▶ Task prompt: Below are records; copy every line in them that holds the word "Shipping".

=== Section Start ===

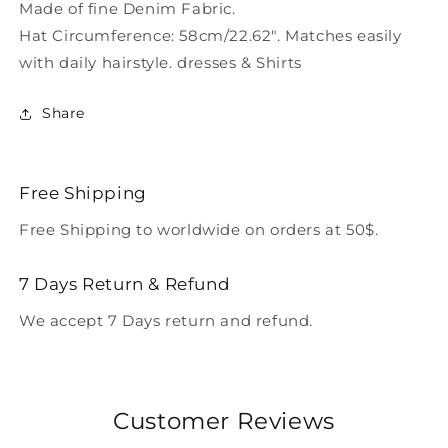
Made of fine Denim Fabric.
Hat Circumference: 58cm/22.62". Matches easily
with daily hairstyle. dresses & Shirts
Share
Free Shipping
Free Shipping to worldwide on orders at 50$.
7 Days Return & Refund
We accept 7 Days return and refund.
Customer Reviews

=== Section End ===

▶ Result for this task:
Free Shipping
Free Shipping to worldwide on orders at 50$.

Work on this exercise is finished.